Liar. He knows everything.

Geava terdiam, memikirkan semuanya. Ia harap dimanapun mereka sekarang baik Alura dan juga Neo, keduanya baik-baik saja. Alura selalu bersikap misterius selama ini. Tapi tidak pernah Geava kira, rahasia Alura akan meledak sebesar ini. Lalu Geava pikir, Neo sudah pasti terlibat. Lelaki itu juga ikut menjadi sosok penuh teka-teki setelah ia berpacaran dengan Alura. Jika dipikir-pikir, semuanya bisa dikaitkan. Masalah Alura dan kedekatan Alura dengan Neo. Geava mengerjab, itu dia. Mungkin Neo dekat dengan Alura karena lelaki itu tahu apa masalah Alura.

Geava menghela nafasnya, gadis itu memejamkan matanya. Kepalanya sakit memikirkan semuanya.

"Lo suka sama Neo?"

Deg.

Suara berat itu mengejutkan Geava hingga ia jadi sedikit berjingkat. Masalahnya Garka bertanya tepat di dekat telinganya.

Geava mendelik dan sontak bergerak menjauh sambil memegangi telinga kanannya yang jadi terasa geli.

"Jawab pertanyaan gue."

Geava menelan ludah. Lagi-lagi, Garka mengeluarkan hawa mencekam yang membuat Geava seolah kehilangan pasokan oksigen.

Tapi Geava pikir, ini bukan saatnya untuk membahas hal itu.

"Sebelum gue dateng ... lo lebih dulu punya perasaan sama Neo. Iya kan?"

Mulut Garka memang selalu menyebalkan. Tapi kali ini Geava tidak bisa membantah ucapan Garka.

"Hm?" Garka memiringkan kepala menunggu jawaban gadis itu. Tapi Geava membuang pandangan tidak mau menatap ke arahnya.

"Di antara gue sama Neo. Siapa yang lebih lo pilih?" Garka mengangkat dagu Geava dan membawa wajah gadis itu untuk menghadapnya. Geava bingung harus menjawab seperti apa agar Garka tidak marah padanya. Dia merasa terancam dengan hawa dingin dan mencekam milik cowok itu.

"Jawab."

"Gar, stop. Gue ga bisa jawab. Gue kenal Neo lebih dulu."

"Gue pacar lo."

"Iya. Tapi kan..."

"Jadi lo lebih pilih Neo?"

"Apasih? Kan Neo udah sama Alura."

"Gue gak ngerti kenapa cewek kayak lo sama Alura milih cowok kayak dia."

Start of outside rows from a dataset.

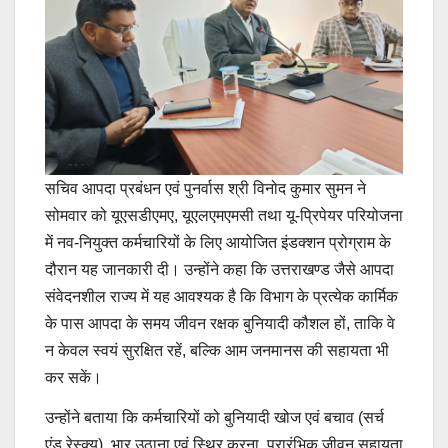
सचिव आपदा प्रबंधन एवं पुनर्वास श्री विनोद कुमार सुमन ने
सोमवार को यूएसडीएमए, यूएलएमएमसी तथा यू-प्रिपेयर परियोजना
में नव-नियुक्त कर्मचारियों के लिए आयोजित इंडक्शन प्रोग्राम के
दौरान यह जानकारी दी। उन्होंने कहा कि उत्तराखण्ड जैसे आपदा
संवेदनशील राज्य में यह आवश्यक है कि विभाग के प्रत्येक कार्मिक
के पास आपदा के समय जीवन रक्षक बुनियादी कौशल हों, ताकि वे
न केवल स्वयं सुरक्षित रहें, बल्कि आम जनमानस की सहायता भी
कर सकें।
उन्होंने बताया कि कर्मचारियों को बुनियादी खोज एवं बचाव (सर्च
एंड रेस्क्यू), भार उठाना एवं स्थिर करना, प्रारंभिक जीवन सहायता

"Ya emang, apa yang salah sama Neo? Dia baik, seenggaknya dia enggak kayak lo yang ga tahu aturan."

"Jadi gue jahat, terus Neo baik?" tanya Garka, terdengar lebih dingin.

"Iya," balas Geava kesal. "Terus Neo juga manis gak kayak lo yang galak, nyebelin, kejam lagi!"

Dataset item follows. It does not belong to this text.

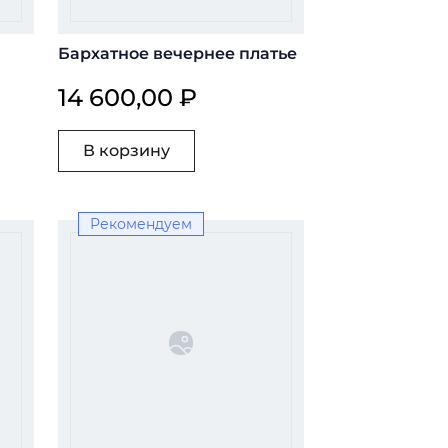
Бархатное вечернее платье
14 600,00 ₽
В корзину
Рекомендуем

Garka tersenyum tipis dan meletakkan dagunya di bahu gadis itu. "Lupain soal Neo. Jangan bicarain soal dia lagi."

"Berat, ih." Geava merasa risih. Karena apa yang Garka lalukan membuatnya gugup.

"Tahan."

Geava bisa mendengar lelaki itu menghela nafasnya. Geava memejamkan mata, merasa frustasi. Tapi sedetik kemudian, dia kembali membuka matanya dengan gugup saat merasakan nafas hangat Garka ada di sekitar telinga kanannya. Sampai akhirnya Geava dibuat melotot karena Garka tiba-tiba menggigit telinganya.

"Gar!!! Gue pukul ya lo!" Geava mendelik dan bergerak mundur.

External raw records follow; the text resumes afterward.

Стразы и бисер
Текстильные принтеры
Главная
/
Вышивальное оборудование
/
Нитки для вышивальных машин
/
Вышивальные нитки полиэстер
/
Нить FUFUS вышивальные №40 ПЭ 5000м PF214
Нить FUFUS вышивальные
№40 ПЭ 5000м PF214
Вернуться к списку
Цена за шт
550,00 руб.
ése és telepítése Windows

"Silahkan," ujar Garka enteng.

Geava berdecak dan hendak pergi tapi Garka menahan tangannya. Geava ingin protes tapi saat ia merasakan bibir lelaki itu kembali ada di dekat telinganya, pikiran Geava mendadak tumpul.

"Kalo lo sentuh Neo, semili aja. Gue pastiin, gue bakalan bunuh dia."

Rasanya, Geava lupa bagaimana caranya bernafas.